ERA

(Apenas fábula, não fosse o fogo)
Para Sebastião Salgado


Era onde os cipós seguravam os troncos
para abraçar a indolência das cobras.

Era onde as juriis espraiavam
fobia e pasmo entre os arvoredos.

Era onde as onças, em sonhos bem largos
ruminavam as horas e os silêncios.

Era onde os porcos-do-mato fuçavam
em busca dos segredos do reino.

Era onde as araras, pontificando,
minimizavam a retórica dos micos.

Era onde os macacos mais graduados
enalteciam os dias vindouros.

Era onde procissões de formiguinhas
teciam louvor a divindades herbívoras.

Era onde raposões e preguiças
orquestravam o hino de um país auriverde.

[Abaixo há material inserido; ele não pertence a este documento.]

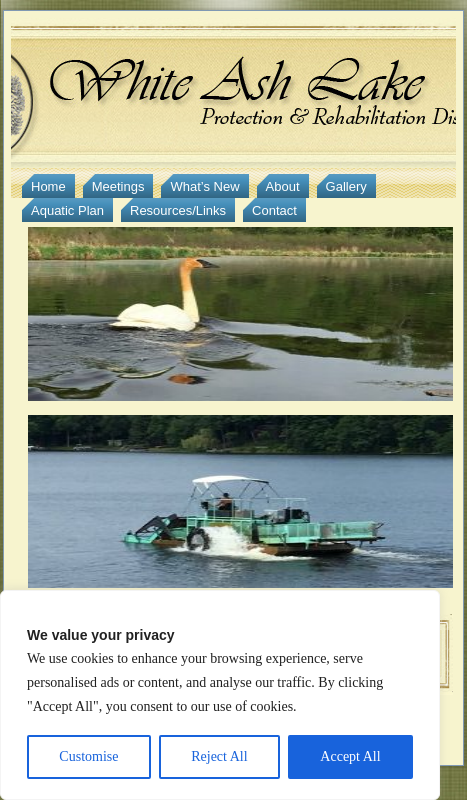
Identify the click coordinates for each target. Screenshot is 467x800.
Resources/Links (178, 210)
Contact (274, 210)
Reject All (219, 756)
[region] (220, 695)
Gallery (346, 186)
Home (48, 186)
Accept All (350, 756)
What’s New (204, 186)
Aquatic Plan (67, 210)
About (283, 186)
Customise (88, 756)
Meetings (118, 186)
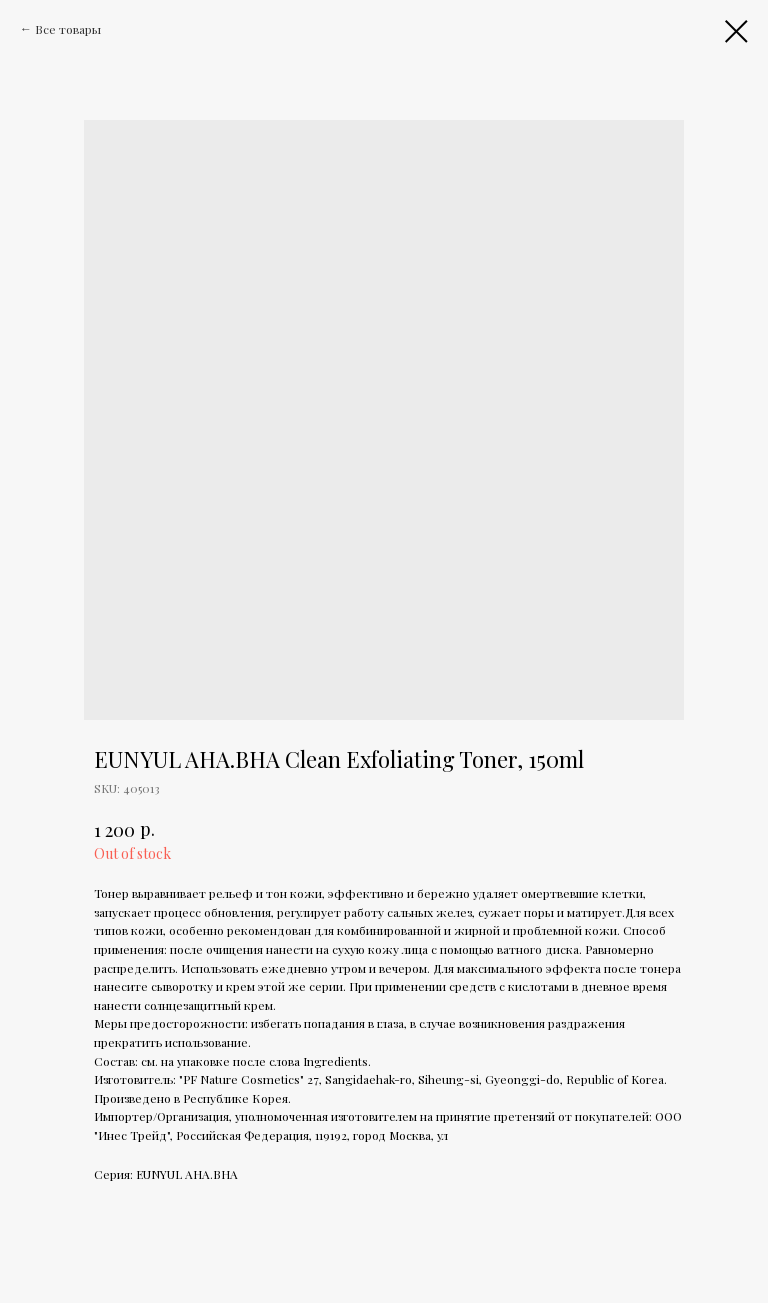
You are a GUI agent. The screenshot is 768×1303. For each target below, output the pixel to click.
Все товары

Era onde um concerto de grilos
cricrizava, a acordar o mundo.

Era onde o susto dos canários
apavorava as folhas e os ramos.

Era onde o frescor da sombra
afagava os ócios do menino.

                     ***

Então, veio o fogo e comeu as árvores.
E bebeu a fonte. E engoliu as tardes.

E acabou-se a mata e acabou-se a caça.
E acabou-se a infância. E acabou-se a graça.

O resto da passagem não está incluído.